[Opening Given records section]

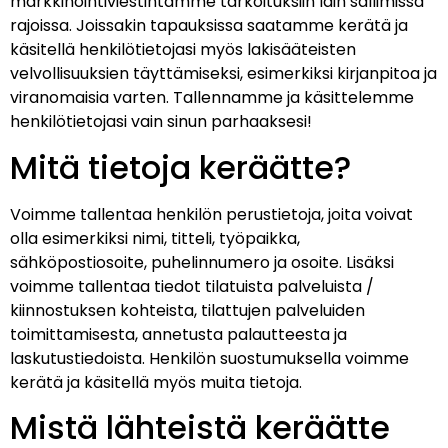
markkinointiviestintämme tarkoituksiin lain sallimissa
rajoissa. Joissakin tapauksissa saatamme kerätä ja
käsitellä henkilötietojasi myös lakisääteisten
velvollisuuksien täyttämiseksi, esimerkiksi kirjanpitoa ja
viranomaisia varten.
Tallennamme ja käsittelemme
henkilötietojasi vain sinun parhaaksesi!
Mitä tietoja keräätte?
Voimme tallentaa henkilön perustietoja, joita voivat
olla esimerkiksi nimi, titteli, työpaikka,
sähköpostiosoite, puhelinnumero ja osoite. Lisäksi
voimme tallentaa tiedot tilatuista palveluista /
kiinnostuksen kohteista, tilattujen palveluiden
toimittamisesta, annetusta palautteesta ja
laskutustiedoista.
Henkilön suostumuksella voimme
kerätä ja käsitellä myös muita tietoja.
Mistä lähteistä keräätte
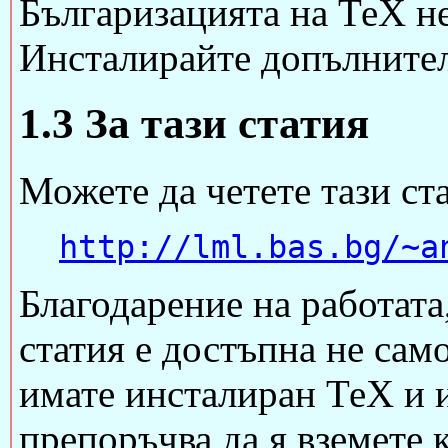
Българизацията на ТеХ не
Инсталирайте допълните
1.3 За тази статия
Можете да четете тази ста
http://lml.bas.bg/~a
Благодарение на работата
статия е достъпна не сам
имате инсталиран ТеХ и ис
препоръчва да я вземете 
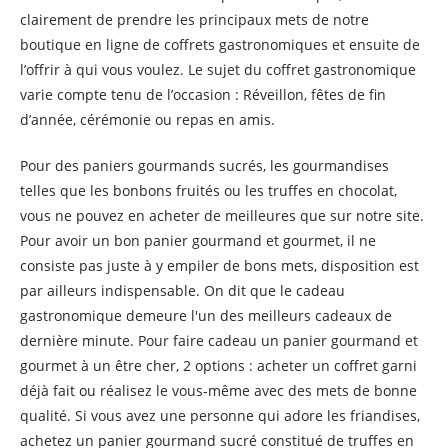
clairement de prendre les principaux mets de notre
boutique en ligne de coffrets gastronomiques et ensuite de
l’offrir à qui vous voulez. Le sujet du coffret gastronomique
varie compte tenu de l’occasion : Réveillon, fêtes de fin
d’année, cérémonie ou repas en amis.
Pour des paniers gourmands sucrés, les gourmandises
telles que les bonbons fruités ou les truffes en chocolat,
vous ne pouvez en acheter de meilleures que sur notre site.
Pour avoir un bon panier gourmand et gourmet, il ne
consiste pas juste à y empiler de bons mets, disposition est
par ailleurs indispensable. On dit que le cadeau
gastronomique demeure l'un des meilleurs cadeaux de
dernière minute. Pour faire cadeau un panier gourmand et
gourmet à un être cher, 2 options : acheter un coffret garni
déjà fait ou réalisez le vous-même avec des mets de bonne
qualité. Si vous avez une personne qui adore les friandises,
achetez un panier gourmand sucré constitué de truffes en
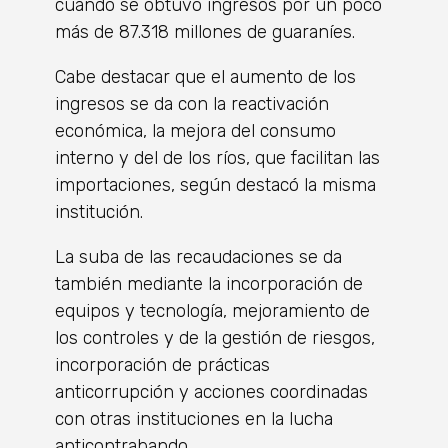
cuando se obtuvo ingresos por un poco
más de 87.318 millones de guaraníes.
Cabe destacar que el aumento de los
ingresos se da con la reactivación
económica, la mejora del consumo
interno y del de los ríos, que facilitan las
importaciones, según destacó la misma
institución.
La suba de las recaudaciones se da
también mediante la incorporación de
equipos y tecnología, mejoramiento de
los controles y de la gestión de riesgos,
incorporación de prácticas
anticorrupción y acciones coordinadas
con otras instituciones en la lucha
anticontrabando.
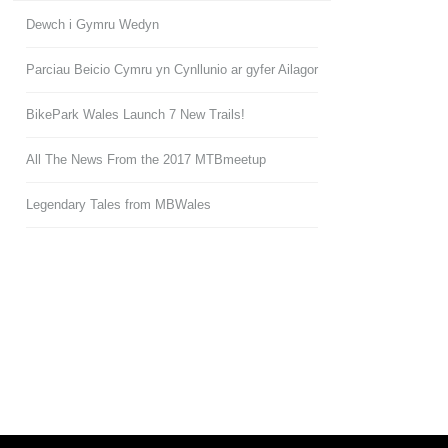
Dewch i Gymru Wedyn
Parciau Beicio Cymru yn Cynllunio ar gyfer Ailagor
BikePark Wales Launch 7 New Trails!
All The News From the 2017 MTBmeetup
Legendary Tales from MBWales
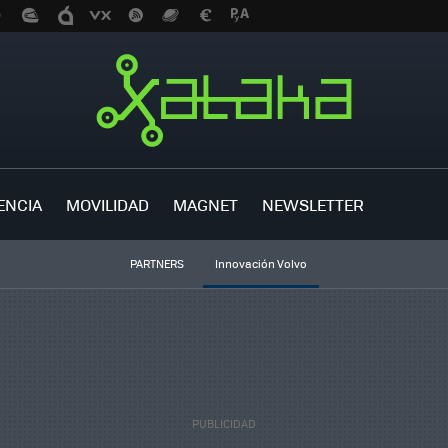
ENCIA
MOVILIDAD
MAGNET
NEWSLETTER
PARTNERS
Innovación Volvo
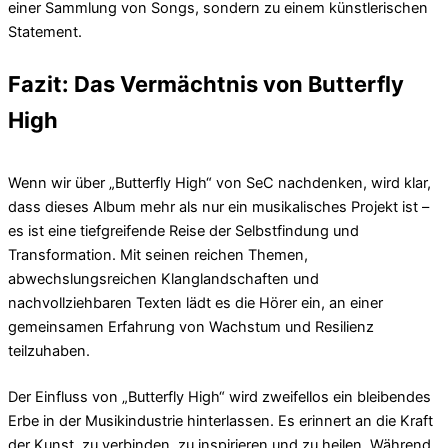
einer Sammlung von Songs, sondern zu einem künstlerischen
Statement.
Fazit: Das Vermächtnis von Butterfly
High
Wenn wir über „Butterfly High“ von SeC nachdenken, wird klar,
dass dieses Album mehr als nur ein musikalisches Projekt ist –
es ist eine tiefgreifende Reise der Selbstfindung und
Transformation. Mit seinen reichen Themen,
abwechslungsreichen Klanglandschaften und
nachvollziehbaren Texten lädt es die Hörer ein, an einer
gemeinsamen Erfahrung von Wachstum und Resilienz
teilzuhaben.
Der Einfluss von „Butterfly High“ wird zweifellos ein bleibendes
Erbe in der Musikindustrie hinterlassen. Es erinnert an die Kraft
der Kunst, zu verbinden, zu inspirieren und zu heilen. Während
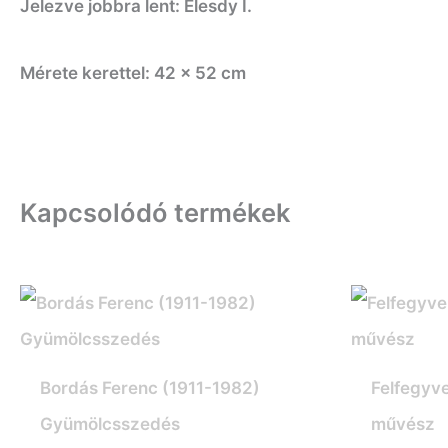
Jelezve jobbra lent: Élesdy I.
Mérete kerettel: 42 x 52 cm
Kapcsolódó termékek
Bordás Ferenc (1911-1982)
Felfegyv
Gyümölcsszedés
művész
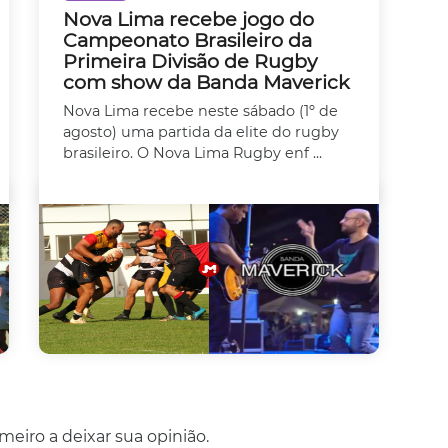
Nova Lima recebe jogo do
Campeonato Brasileiro da
Primeira Divisão de Rugby
com show da Banda Maverick
Nova Lima recebe neste sábado (1º de
agosto) uma partida da elite do rugby
brasileiro. O Nova Lima Rugby enf ...
eiro a deixar sua opinião.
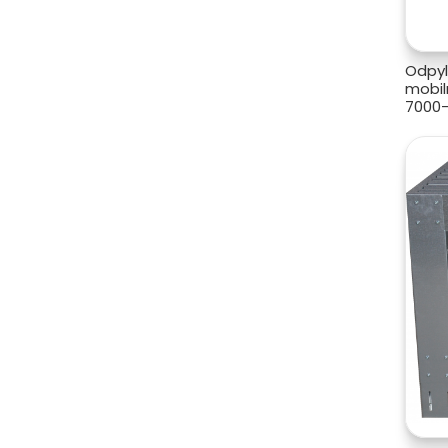
Odpyl
mobil
7000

[Closing Given records section]

- Work to complete
What lines of the data contain the string "einer"? List them.

- Finished task
einer Sammlung von Songs, sondern zu einem künstlerischen
nachvollziehbaren Texten lädt es die Hörer ein, an einer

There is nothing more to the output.